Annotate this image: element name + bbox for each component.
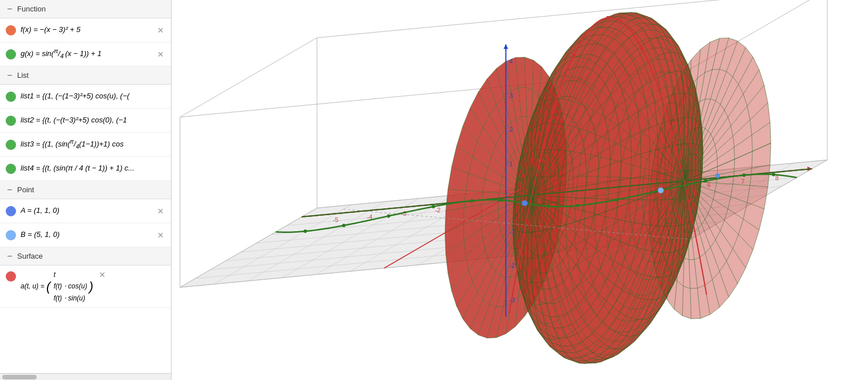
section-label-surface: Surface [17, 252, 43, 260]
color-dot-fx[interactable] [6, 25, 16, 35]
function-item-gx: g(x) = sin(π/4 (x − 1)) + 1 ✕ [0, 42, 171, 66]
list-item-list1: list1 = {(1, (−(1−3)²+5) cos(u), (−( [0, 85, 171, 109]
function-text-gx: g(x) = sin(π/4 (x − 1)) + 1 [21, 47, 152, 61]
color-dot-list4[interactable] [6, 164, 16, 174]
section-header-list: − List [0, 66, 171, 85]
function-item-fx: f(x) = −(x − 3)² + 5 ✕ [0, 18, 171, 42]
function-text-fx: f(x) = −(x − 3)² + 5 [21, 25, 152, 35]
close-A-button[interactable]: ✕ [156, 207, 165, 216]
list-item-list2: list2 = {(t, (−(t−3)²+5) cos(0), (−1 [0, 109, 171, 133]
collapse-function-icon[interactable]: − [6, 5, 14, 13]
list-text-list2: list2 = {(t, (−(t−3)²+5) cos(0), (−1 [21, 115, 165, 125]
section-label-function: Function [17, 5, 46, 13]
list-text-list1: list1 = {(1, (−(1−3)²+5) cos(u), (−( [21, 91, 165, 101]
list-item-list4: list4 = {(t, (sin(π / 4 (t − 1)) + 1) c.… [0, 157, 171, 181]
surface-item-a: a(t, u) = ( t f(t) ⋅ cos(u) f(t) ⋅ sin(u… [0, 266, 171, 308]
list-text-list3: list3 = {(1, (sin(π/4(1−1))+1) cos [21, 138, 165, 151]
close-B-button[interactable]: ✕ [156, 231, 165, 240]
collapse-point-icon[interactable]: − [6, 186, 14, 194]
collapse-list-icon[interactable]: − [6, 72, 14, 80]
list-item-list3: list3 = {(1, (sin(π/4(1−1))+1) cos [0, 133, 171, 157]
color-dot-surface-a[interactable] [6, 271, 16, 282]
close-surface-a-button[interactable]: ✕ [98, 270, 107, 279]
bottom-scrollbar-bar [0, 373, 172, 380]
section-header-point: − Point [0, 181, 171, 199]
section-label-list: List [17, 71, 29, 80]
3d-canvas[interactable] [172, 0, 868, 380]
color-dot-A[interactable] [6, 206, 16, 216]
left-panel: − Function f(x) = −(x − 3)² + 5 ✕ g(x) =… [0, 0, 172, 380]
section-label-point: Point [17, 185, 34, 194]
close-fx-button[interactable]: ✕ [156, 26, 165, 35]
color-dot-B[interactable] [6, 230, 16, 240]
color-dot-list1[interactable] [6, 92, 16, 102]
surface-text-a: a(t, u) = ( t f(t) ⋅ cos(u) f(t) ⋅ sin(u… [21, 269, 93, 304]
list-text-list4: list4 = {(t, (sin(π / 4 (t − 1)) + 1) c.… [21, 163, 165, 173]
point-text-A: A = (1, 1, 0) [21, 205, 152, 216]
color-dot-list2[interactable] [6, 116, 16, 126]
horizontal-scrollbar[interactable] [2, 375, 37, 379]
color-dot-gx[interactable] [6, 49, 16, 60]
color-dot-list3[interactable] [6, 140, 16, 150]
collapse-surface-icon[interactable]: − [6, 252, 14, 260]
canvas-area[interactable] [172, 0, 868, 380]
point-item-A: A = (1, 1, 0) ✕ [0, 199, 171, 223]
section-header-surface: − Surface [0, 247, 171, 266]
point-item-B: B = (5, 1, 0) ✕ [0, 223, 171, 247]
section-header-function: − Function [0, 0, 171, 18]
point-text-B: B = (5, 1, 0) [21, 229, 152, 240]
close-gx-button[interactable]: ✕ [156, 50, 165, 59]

_Requirement_:
Within the records, on how many lines does the word "canvas" appear? Provide the number alone.

_Answer space_:
2